Specifically, I've introduced Rust to several people who've all had large compile time complaints. In two particular cases, it boiled down to them having gotten used to a workflow that just doesn't work with Rust. Think about this TDD (test-driven development) workflow for writing new software:

  1. write tests for small portion of a feature
  2. implement that small portion of feature (15 line change max, preferably 3-5 lines)
  3. run tests (fix bugs, run tests again)
  4. repeat steps 1-3 maybe 20-50 times per hour

When writing JavaScript or Python, this cycle is 100% reasonable, and quite nice to use. You get immediate feedback, you get full tests for everything you're writing, and you get good feedback from the compiler. The whole cycle takes less than 5 minute for small additions. Swapping steps 1&2 is also reasonable.
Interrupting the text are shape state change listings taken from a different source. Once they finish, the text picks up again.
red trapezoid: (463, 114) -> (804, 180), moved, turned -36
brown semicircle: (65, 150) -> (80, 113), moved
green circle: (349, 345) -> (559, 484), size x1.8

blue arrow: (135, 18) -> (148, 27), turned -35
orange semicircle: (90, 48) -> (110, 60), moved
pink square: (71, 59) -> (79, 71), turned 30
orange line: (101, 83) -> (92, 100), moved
When writing Rust, though, step 3 takes over a minute. Not even a 50% reduction in compile times would fix this: this workflow is impossible using Rust, and will be as long as we have a compiler which takes more than ~5 seconds on a large project. Something needs to change to make this workflow function - otherwise, you end up incredibly unproductive, writing 10 lines of code every 10 minutes. If you're used to thinking in terms of tests and getting that kind of immediate feedback on your logic, rust's compiles times can break your workflow in the worst way.

I've tried to help people I've introduced to rust by getting them to adopt slightly different workflows, but it can be a hard pill to swallow, especially if you've become invested in methodologies which support this kind of thing. The worst part is that several people who I've tried to talk into using Rust originally liked the idea for the exact same reason they like TDD: both make code more correct! So adopting Rust for it's correctness-focused design can be a lot less appealing if it means having to discard TDD, one of your best existing tools for making code correct.
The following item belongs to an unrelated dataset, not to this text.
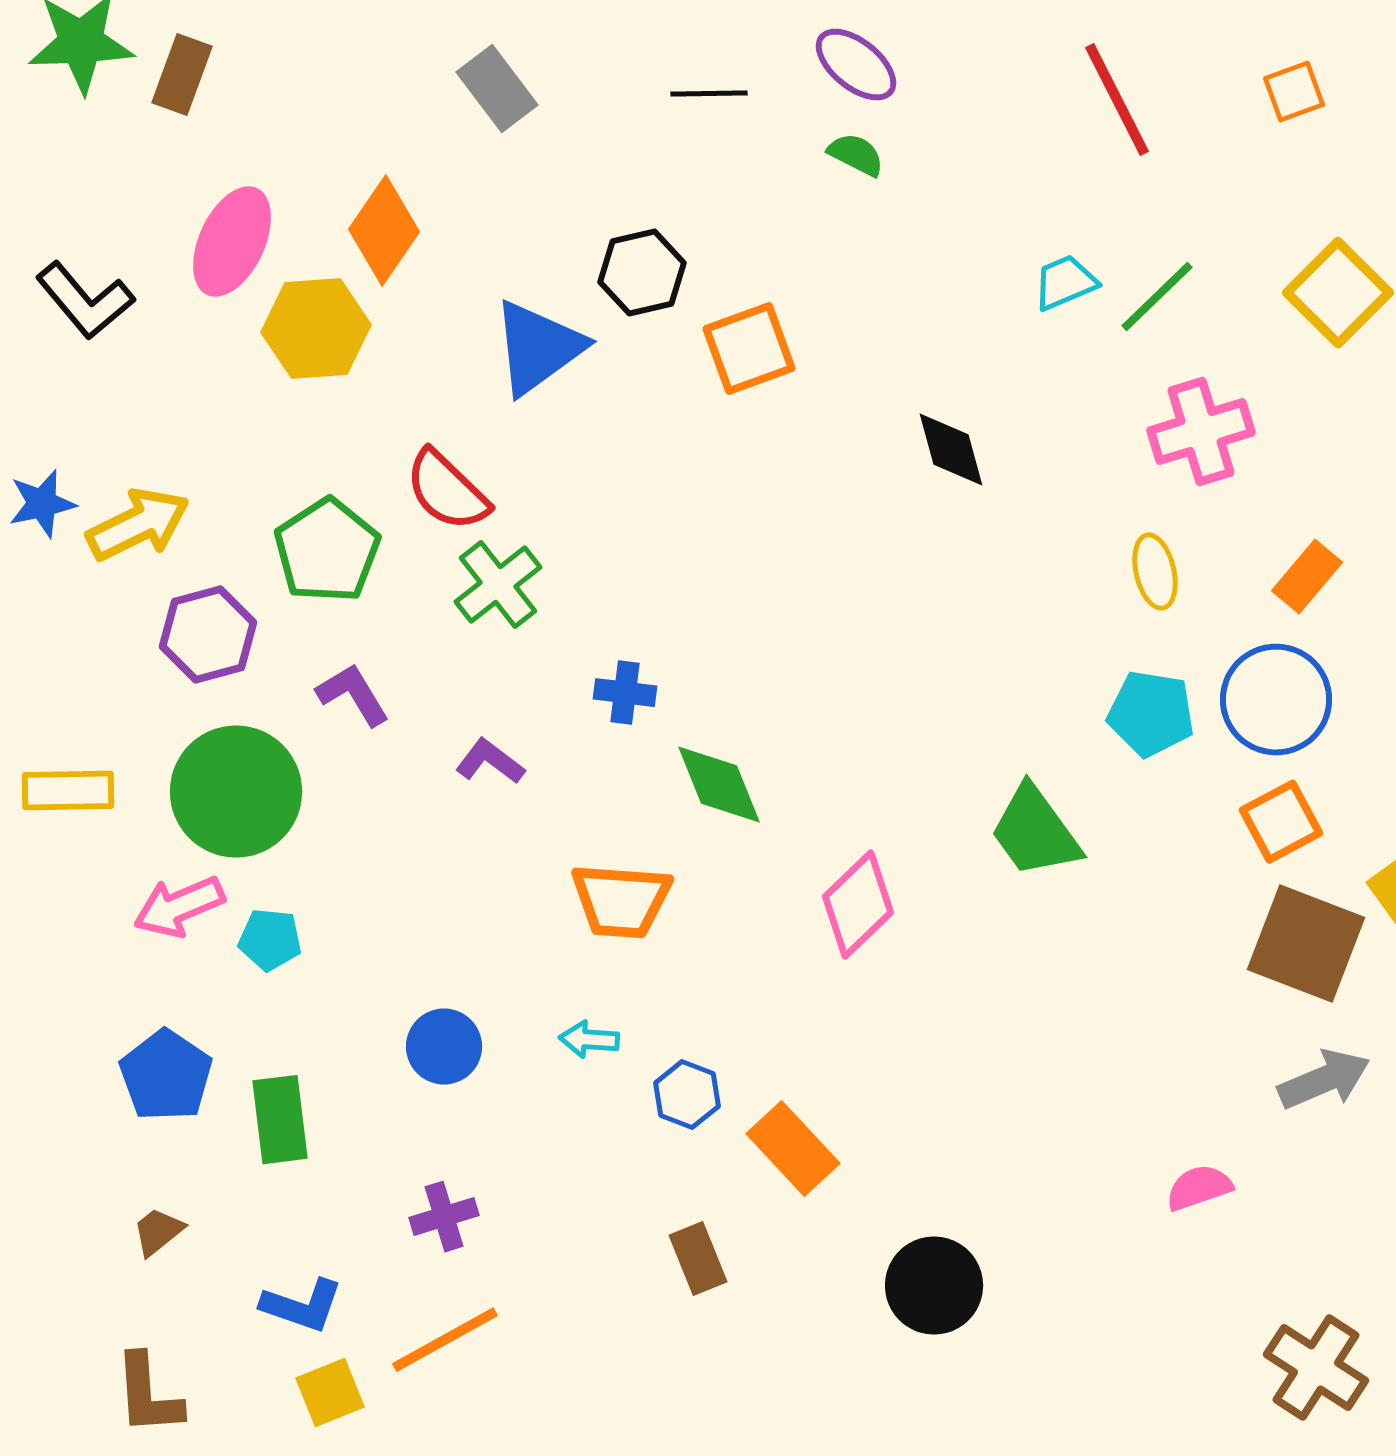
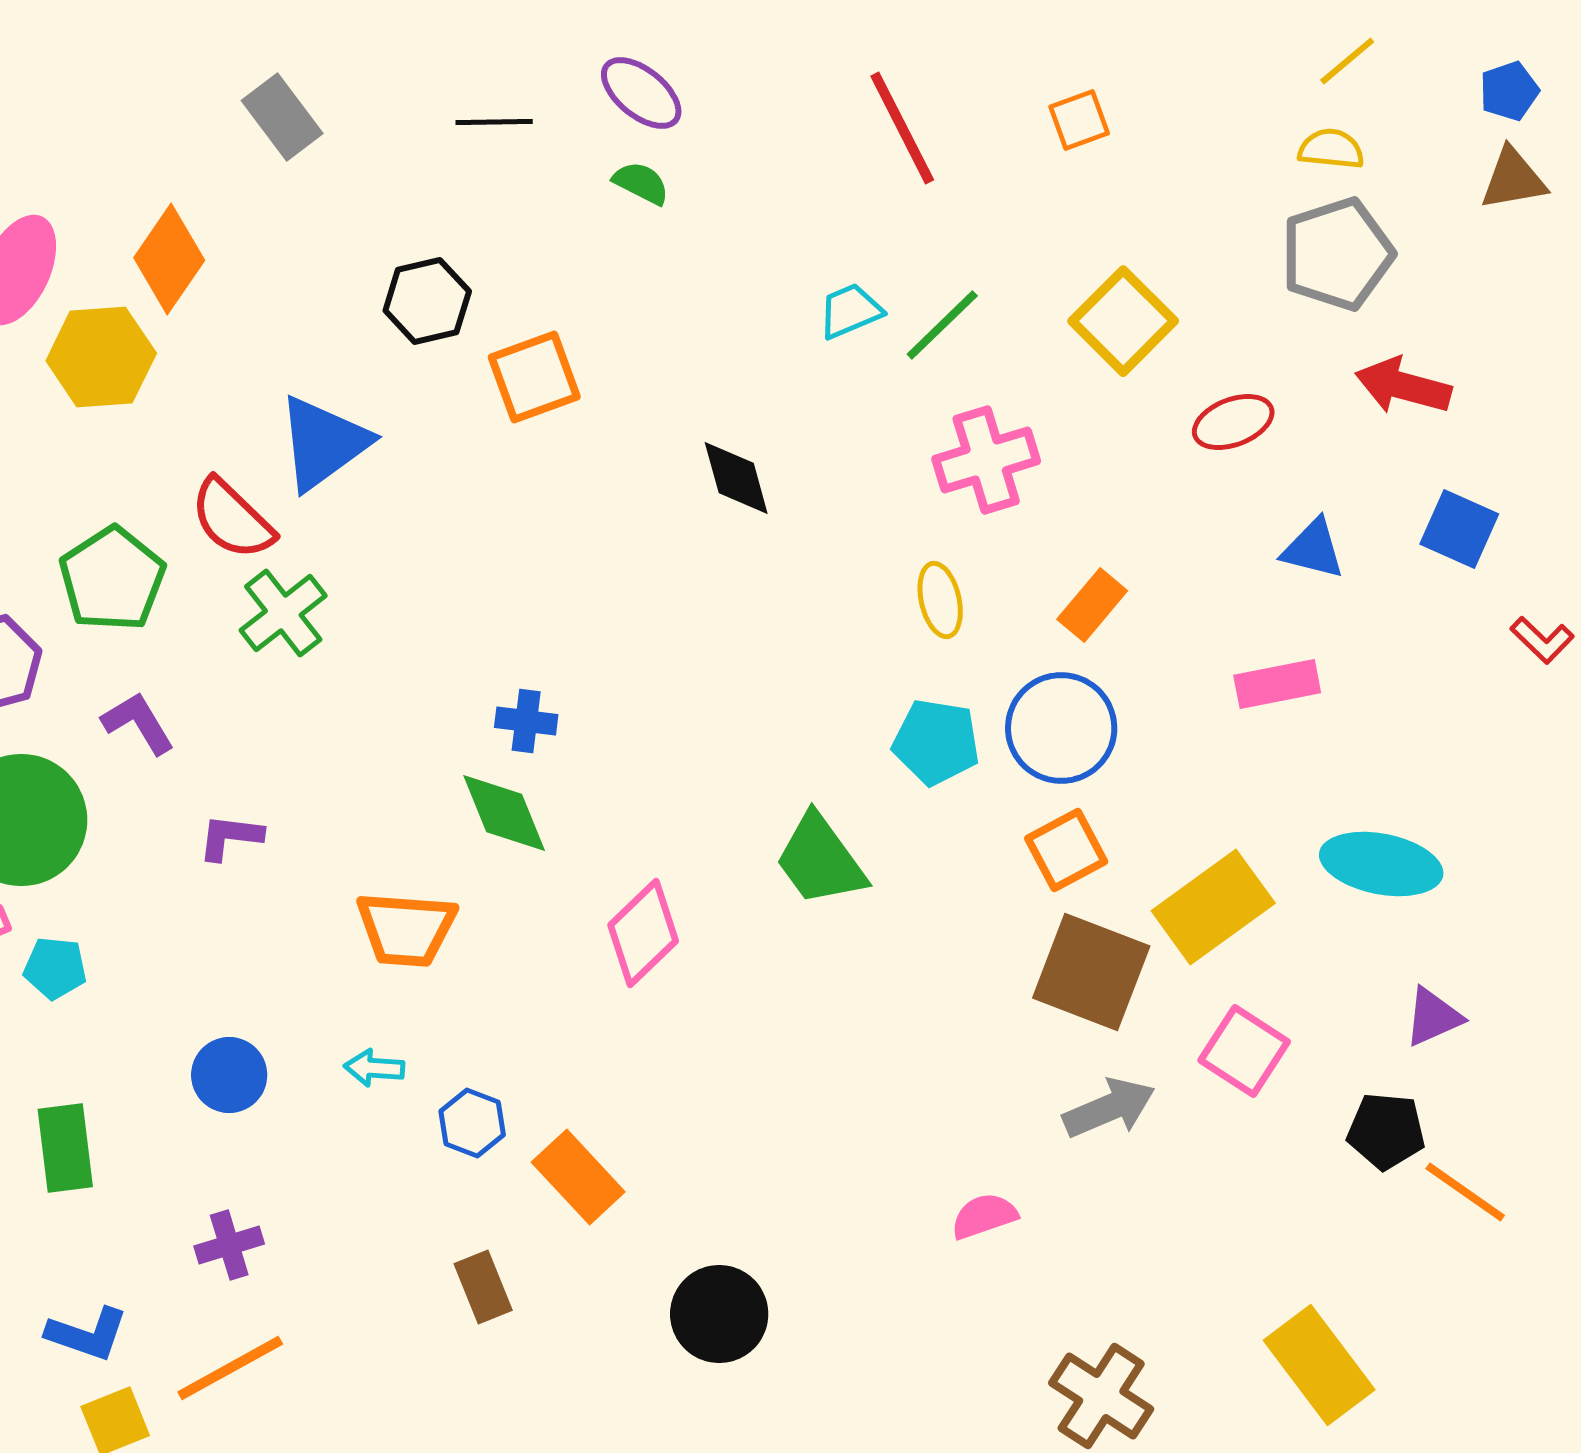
blue triangle: (538, 348) -> (323, 443), moved
blue cross: (625, 693) -> (526, 721), moved
purple L-shape: (490, 762) -> (230, 837), moved, turned -30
With that said, I imagine a lot of new rustaceans can avoid this barrier - either because they come from C++, or because they don't have entrenched beliefs / habits. I personally learned Rust before I had strong opinions about any "right way" to write code, and so I formed my workflow around the Rust compiler. It usually ends up something like the following when writing new projects:

  1. plan & write a large batch of code, maybe about 5, 6 big functions
  2. check code (work out bugs from that one compilation, repeat until compiling)
  3. write 1-2 tests (run tests, work out bugs, repeat until well tested)
  4. repeat steps 1-3 once every 1-2 hours

I don't advocate for adopting this exact workflow, as it really isn't the best one. But I think that how much compile times matter to a person really does depend on that person's workflow, and I hope this comparison can give light to that. Compile times still annoy me, but they don't cripple my typical method of writing code.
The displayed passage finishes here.